17. Assad’s overtime win over Berge came thanks to a patient, methodical finish in the final seconds of sudden victory. He shot in with about 17 seconds left, sat out, hooked Berge’s left leg, then covered for the takedown 10 seconds later. It was nice to see after he struggled to finish some of his shots throughout the first two months of the sesaon.

18. Tony Cassioppi went 4-0 with four pins in a combined 7:38. Big Cass is now 11-0 with nine pins this season, all of which have come in the first period. He’s also up to 24 pins for his career. 

19. Real Woods has been equally as dominant this season. He’s now 6-0 with five bonus wins. He went 4-0 to win the Salute with two technical falls, a major decision, and a finals pin. He outscored his four opponents by a combined mark of 47-2.

20. Cullan Schriever strung together a four tough wins en route to first at 133. He scored 10 takedowns, allowed one and won two of his matches by scores of 4-2 and 8-4. It was a nice response after dropping his last three matches earlier this month, including two by identical 3-1 scores.

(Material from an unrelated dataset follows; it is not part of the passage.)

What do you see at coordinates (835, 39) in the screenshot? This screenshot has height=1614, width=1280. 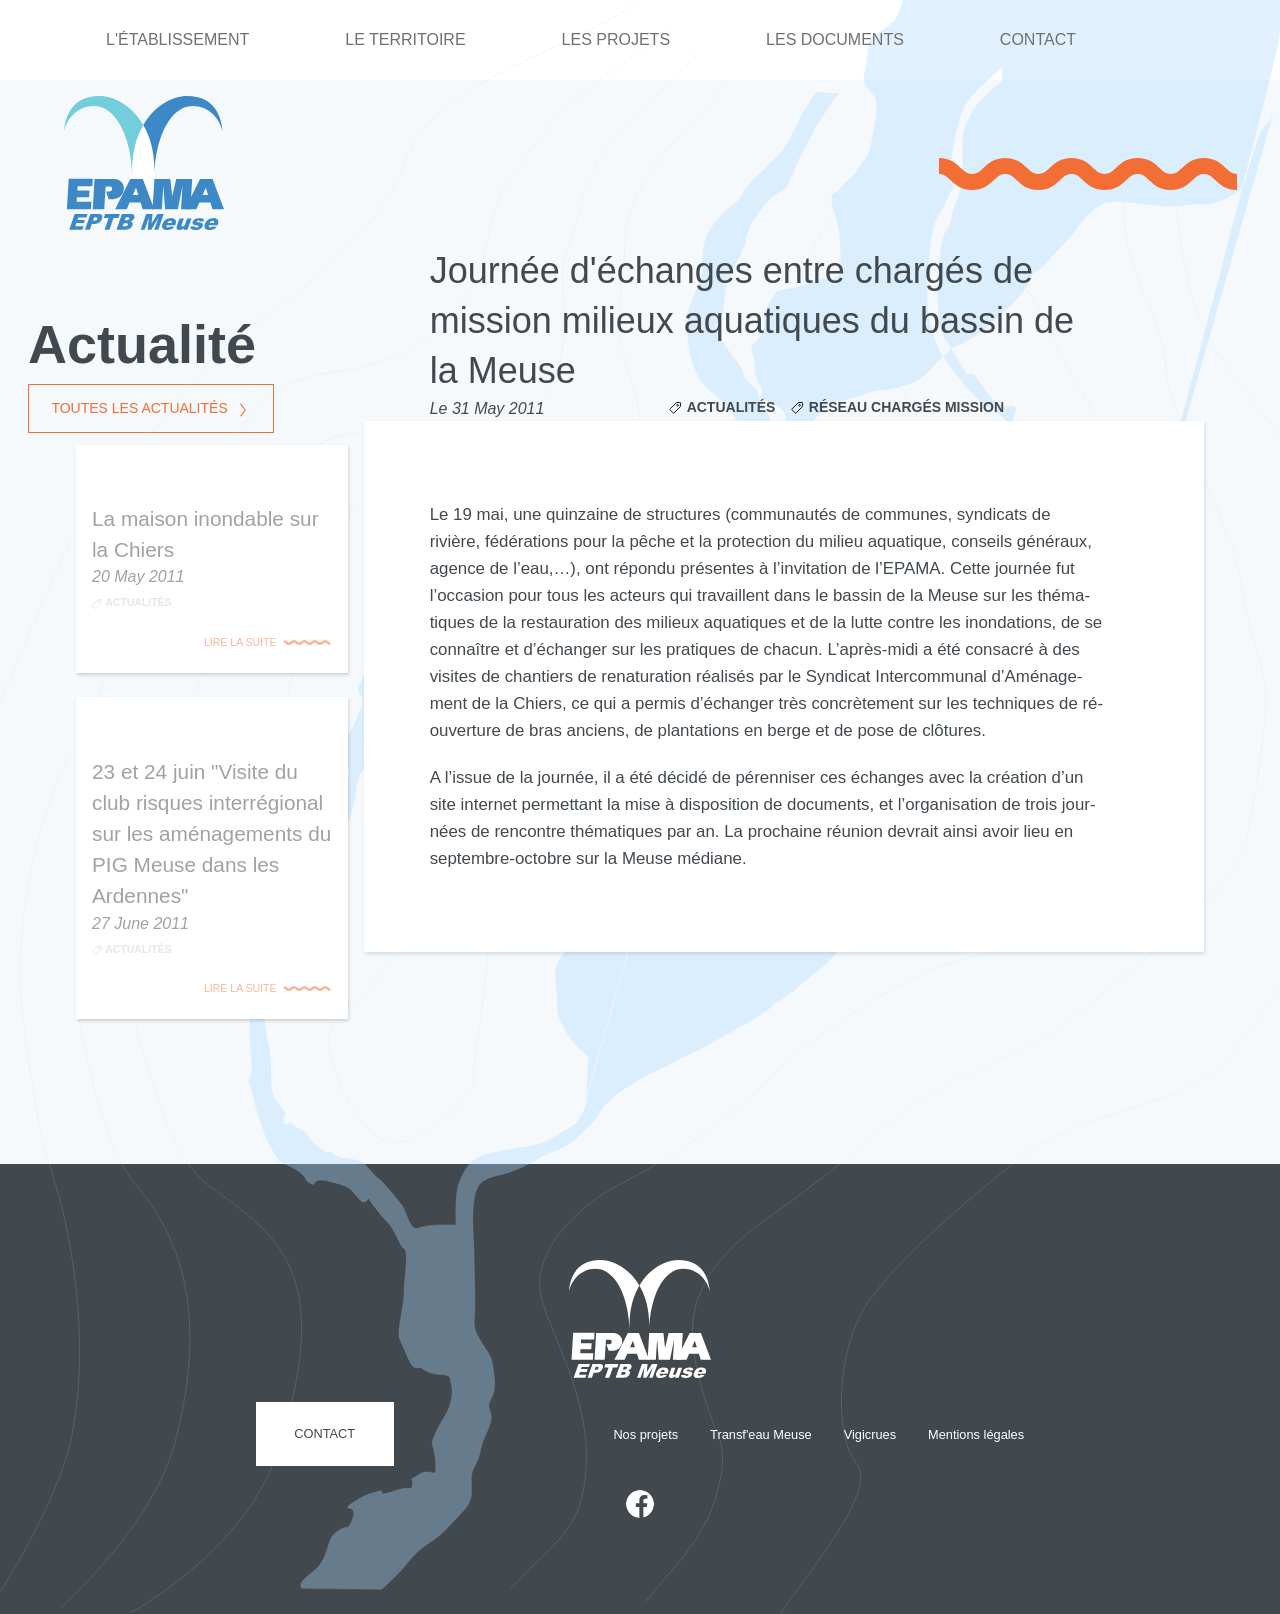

21. Mason City grads took two of the top four spots at 133. Behind Schriever, Jace Rhodes went 4-2 for fourth. Both losses came to Navy’s Brendan Ferretti: 9-6 in the quarterfinals and 6-4 for third place. Rhodes rallied with three straight wins in the wrestlebacks, icing each one with a takedown in the third period or overtime.

Iowa's Tony Cassioppi, left, poses for a photo after scoring a fall at 285 pounds in the finals of the Soldier Salute tournament Friday at Xtream Arena in Coralville.